Abstract
Introduction:
Liver abscess (LA), a severe and potentially life-threatening infection, is characterized by the formation of purulent material within the liver parenchyma, often resulting from bacterial, fungal, or parasitic infections. In the context of hematopoietic stem cell transplantation (HSCT), liver abscess is rare but carries a high risk of mortality due to the immunocompromised state of transplant recipients.

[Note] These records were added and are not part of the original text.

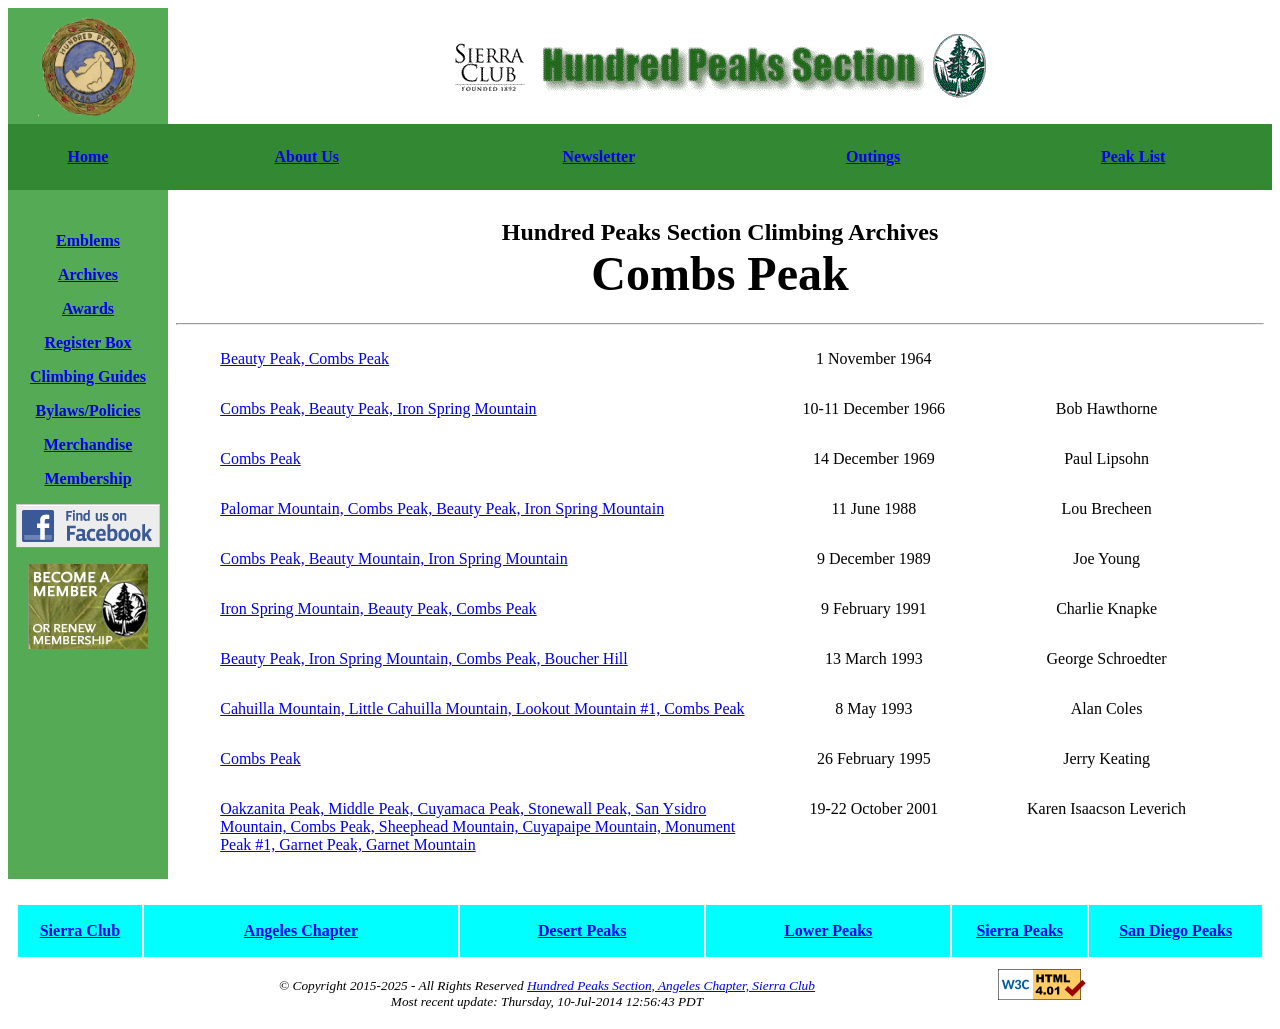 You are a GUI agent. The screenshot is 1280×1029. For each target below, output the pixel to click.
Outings (873, 156)
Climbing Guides (88, 376)
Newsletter (598, 156)
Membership (87, 478)
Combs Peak (260, 458)
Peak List (1133, 156)
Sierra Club (80, 930)
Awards (88, 308)
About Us (307, 156)
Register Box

However, most existing studies on liver abscess after HSCT are case reports, and there is little information available on the risk factors and outcomes of patients with post-HSCT LA. This study aimed to systematically analyze the clinical manifestations, risk factors and outcomes of post-HSCT LA.
Methods:
This multicenter study reviewed data from patients who underwent allogeneic hematopoietic stem cell transplantation (allo-HSCT) at 12 transplant centers between July 2010 and March 2025. A total of 44 patients with LA and 132 patients without LA following allo-HSCT were included in the study. Individual matching for each case was conducted by randomly selecting three individuals from the same cohort as controls according to the HSCT time (±3 months) and follow-up time (±6 months). The time intervals in this study were counted from the last day of stem cell infusion. Pearson's chi-square test, Fisher's exact test, and the Mann–Whitney U test were selected for intergroup comparisons, as appropriate. Overall survival (OS) and non-relapse mortality (NRM) were calculated and compared by the Kaplan–Meier method and log-rank test in the case and control cohorts. Univariate and multivariate Cox analyses were performed to identify risk factors associated with post-HSCT LA occurrence.
Results:
A total of 44 patients with post-HSCT LA were ultimately included in the case cohort, demonstrating a cumulative incidence of 0.075%. The two cohorts presented similar characteristics in terms of demographic features, post-HSCT infection, and follow-up time.
Among the 44 patients in the case cohort, LA was diagnosed at a median of 61 days (IQR, 20–253). The most common symptoms were fever and abdominal discomfort, which were diagnosed in 37 (84.1%) and 26 (59.1%) of the patients, respectively. Among the 24 patients in whom pathogens were detected, the most common pathogen was Klebsiella pneumoniae (33.3%), followed by Pseudomonas aeruginosa (16.7%). The abscesses were observed by ultrasound and presented a maximum diameter of 25.0 (IQR, 15.0–34.0) millimeters. Most of the abscesses were multiple (29, 65.9%), and nearly half of the abscesses occurred only in the right lobe of the liver (20, 45.5%). Forty-two patients (89.3%) received antibiotic treatment. Thirty-eight patients (80.8%) received antifungal therapy. Seven patients (15.9%) underwent percutaneous catheter drainage because of the inefficiency of anti-infective therapy. Only 1 patient (2.3%) underwent laparoscopic drainage.
This study revealed an OS rate of 68.2% and a NRM rate of 25.0% in the case cohort. By the end of the follow-up period, 14 patients (31.8%) in the case cohort had died at a median of 226 days (IQR, 93–381) after HSCT and at a median of 44 days (IQR, 15–113) after the diagnosis of LA. Three patients (6.8%) died of relapse of the underlying disease, 1 patient (2.3%) died of sudden cardiac arrest, and 1 patient (2.3%) died of intracranial hemorrhage. Only 1 patient (2.3%) died directly of LA. The remaining 8 patients (18.2%) died of severe lung infection and multiple organ dysfunction. In the control cohort, 14 patients (10.6%) died at a median of 155 days (IQR, 93–185). The log-rank test revealed a significant negative influence of post-HSCT LA on OS (P = .002) and NRM (P = .010) between the case and control cohorts.
In the multivariate analysis, the white blood cell (WBC) engraftment time (P = .013), grade II to IV acute graft-versus-host disease (aGVHD) (P = .000), and CD34+ cell count at transfusion (P = .005) were identified as independent risk factors for the onset of post-HSCT LA.
Conclusions:
Post-HSCT LA had a significant negative influence on OS and NRM in allo-HSCT recipients. WBC engraftment time, grade II to IV aGVHD, and the CD34+ cell count were identified as independent risk factors for the occurrence of LA. To our knowledge, this is the first cohort study that thoroughly underlines the clinical features, outcomes and risk factors for post-HSCT LA.